“It is really really important to make sure people don’t sit at home,” Dupri tells The Hollywood Reporter. “There are a lot of people I know that are still on the fence about voting, period.”
The 60-second ads will run on radio and on digital in key battleground states, with the talent imploring listeners or viewers to vote.
“If you’ve been out marching in these streets, exercise your rights. You now need to exercise your right to vote,” Ludacris says in one of the ads.
At the same time the campaign has also been expanding its “Shop Talk” discussion series, which aims to address the challenges facing Black men across the country. Panelists have included Dupri, actor Terrence J and Don Cheadle, among others.

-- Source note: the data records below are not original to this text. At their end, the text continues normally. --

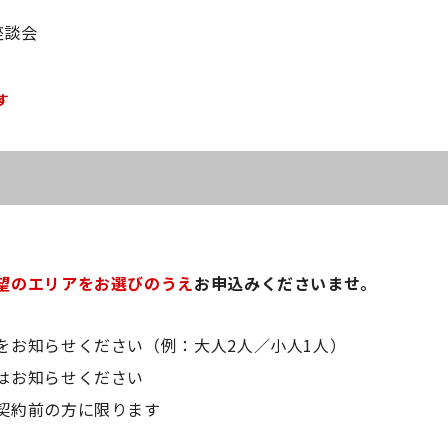
・座談会
す
望のエリアをお選びのうえ
お申込みくださいませ。
をお知らせください（例：大人2人／小人1人）
はお知らせください
契約前の方に限ります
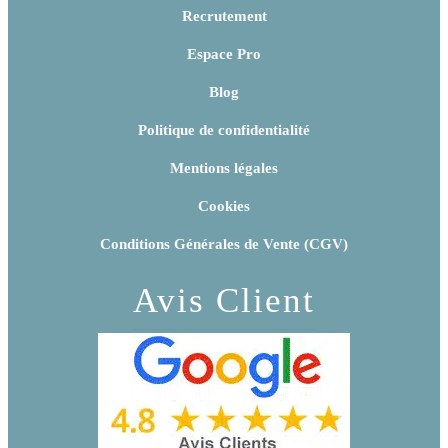
Recrutement
Espace Pro
Blog
Politique de confidentialité
Mentions légales
Cookies
Conditions Générales de Vente (CGV)
Avis Client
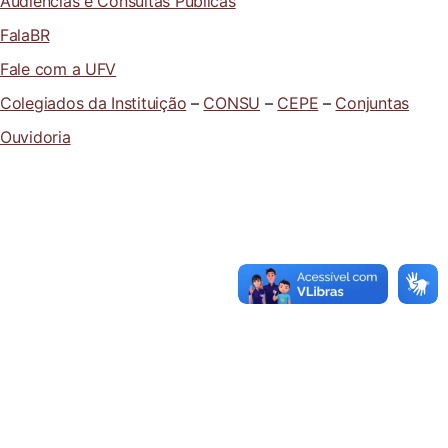
Audiências e Consultas Públicas
FalaBR
Fale com a UFV
Colegiados da Instituição
–
CONSU
–
CEPE
–
Conjuntas
Ouvidoria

“If there wasn’t a pandemic in place, the campaign would be in barbershops across the country, we would be there in person, talking to people, touching people’s hands, and having this dialogue,” Terrence J tells THR, adding that the dialogues the campaign put together are the next best thing. “For me, these conversations are incredible.”
“Our campaign is focused on meeting voters where they are with Joe Biden and Kamala Harris’ message to build back better, says the campaign’s director of strategic communications Kamau Marshall. “These events and new GOTV ads with various influencers reach a critical audience of Black voters that we’re hoping to turn out this election.”

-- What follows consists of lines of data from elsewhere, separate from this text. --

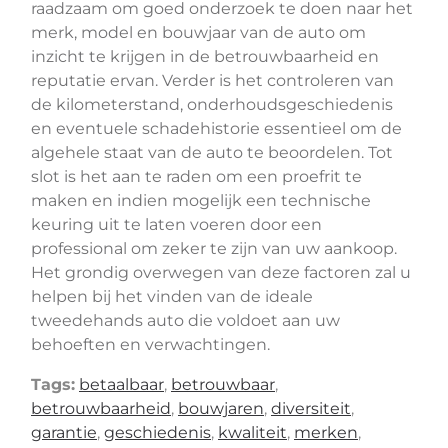
raadzaam om goed onderzoek te doen naar het
merk, model en bouwjaar van de auto om
inzicht te krijgen in de betrouwbaarheid en
reputatie ervan. Verder is het controleren van
de kilometerstand, onderhoudsgeschiedenis
en eventuele schadehistorie essentieel om de
algehele staat van de auto te beoordelen. Tot
slot is het aan te raden om een proefrit te
maken en indien mogelijk een technische
keuring uit te laten voeren door een
professional om zeker te zijn van uw aankoop.
Het grondig overwegen van deze factoren zal u
helpen bij het vinden van de ideale
tweedehands auto die voldoet aan uw
behoeften en verwachtingen.
Tags:
betaalbaar
,
betrouwbaar
,
betrouwbaarheid
,
bouwjaren
,
diversiteit
,
garantie
,
geschiedenis
,
kwaliteit
,
merken
,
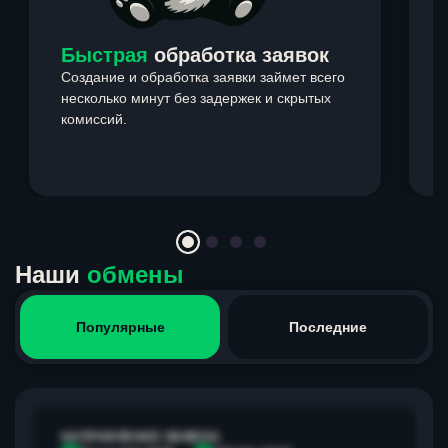
Быстрая
обработка заявок
Создание и обработка заявки займет всего
несколько минут без задержек и скрытых
комиссий.
э
Item
1
of
4
Наши
обмены
Популярные
Последние
НАПРАВЛЕНИЕ ОБМЕНА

Ultimately, the goal with both the ad campaign and Shop Talk effort is about getting voters to the polls. The celebrity supporters of the campaign seem happy to help however they can.
“We need all we can get to change the narrative, to change the situation of the United States of America,” says singer-songwriter Anthony Hamilton. “Want to be as loud as I can, as visible as I can. Whether it be speaking, singing, whatever I can do to bring people to a comfortable spot of acceptance.”
Dupri says that he was impressed by how seriously Biden is taking his outreach to the Black community recalling a meeting he took with the former vice president after the Democratic primary debate held at Tyler Perry Studios in Atlanta.
“He really wants to hear what we have to say. He came to the meeting with a pad and a pencil. He didn’t come to the meeting acting like he’s the boss, or the president,” Dupri says.